FAQs


FAQs

Questions

  1. How do I get a Spiedie account?
  2. What are the available resources?
  3. Why can’t I log in from my laptop?
  4. Why can’t I use the sudo command?
  5. How do I run a program?
  6. How do I install new programs?
  7. When will my program run?
  8. Why did my job abruptly finish?
How do I get a Spiedie account?
What are the available resources?
  • Spiedie currently has 166 Compute Nodes with 512 Knights Landing Cores, 9 nVidia p100 GPUs, and 292 TB of Infiniband connected NFS Storage.

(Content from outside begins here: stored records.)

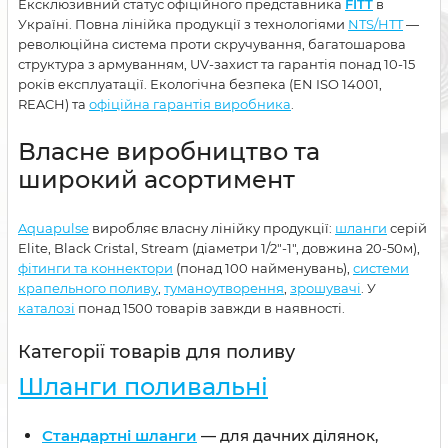
Ексклюзивний статус офіційного представника
FITT
в
Україні. Повна лінійка продукції з технологіями
NTS/HTT
—
революційна система проти скручування, багатошарова
структура з армуванням, UV-захист та гарантія понад 10-15
років експлуатації. Екологічна безпека (EN ISO 14001,
REACH) та
офіційна гарантія виробника
.
Власне виробництво та
широкий асортимент
Aquapulse
виробляє власну лінійку продукції:
шланги
серій
Elite, Black Cristal, Stream (діаметри 1/2"-1", довжина 20-50м),
фітинги та коннектори
(понад 100 найменувань),
системи
крапельного поливу
,
туманоутворення
,
зрошувачі
. У
каталозі
понад 1500 товарів завжди в наявності.
Категорії товарів для поливу
Шланги поливальні
Стандартні шланги
— для дачних ділянок,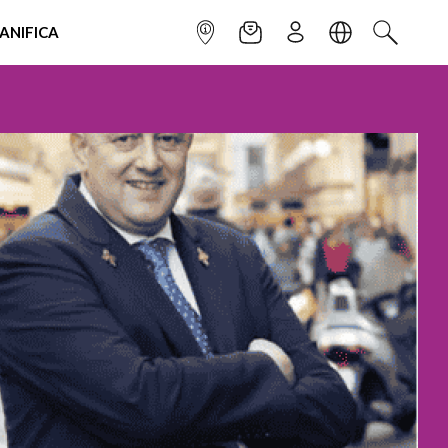
IANIFICA
INFOPOINT
NEWSLETTER
ISCRIVITI
LINGUA
CERCA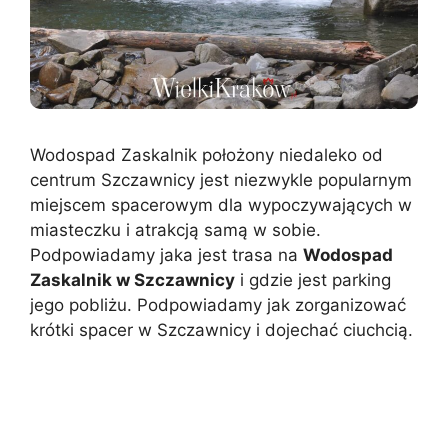
Wodospad Zaskalnik położony niedaleko od
centrum Szczawnicy jest niezwykle popularnym
miejscem spacerowym dla wypoczywających w
miasteczku i atrakcją samą w sobie.
Podpowiadamy jaka jest trasa na
Wodospad
Zaskalnik w Szczawnicy
i gdzie jest parking
jego pobliżu. Podpowiadamy jak zorganizować
krótki spacer w Szczawnicy i dojechać ciuchcią.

Learn more about the various partitions and features here

Why can’t I log in from my laptop?
  • You must be assigned a Spiedie account in order to gain access to Spiedie. You cannot use your PODS account. You can only log in through the school internet connection or through a vpn if you are off-campus. Follow the instructions here to log in
Why can’t I use the sudo command?
  • All users have super user privileges revoked by default and will not be given root access.
How do I run a program?
  • Spiedie uses SLURM workload manager to run the job queue and schedule users jobs. You can learn about SLURM and how submitting jobs work here and here
How do I install new programs?
  • Since you will not have root privileges, you must either build from source (custom code should be always compiled on Spiedie prior to running),or use Conda or Singularity.
When will my program run?
  • The job queue is managed by SLURM and depends on the job size, current availability, job and user priority.

  • If you wish to run a quick test file, it is recommended you use the quick partition which has a run time of 10 minutes per job.

Why did my job abruptly finish?
  • Job failures are often associated with mis-configured run parameters. Exceeding memory allocation, or time allocation will result a failed job. Only certain partitions can handle high memory, or high CPU jobs and exceeding node allocations will result in a job failure.

  • For GPU-accelerated programs, it is recommended to use double the video memory allocation for memory allocation, in order to make sure the program is not canceled.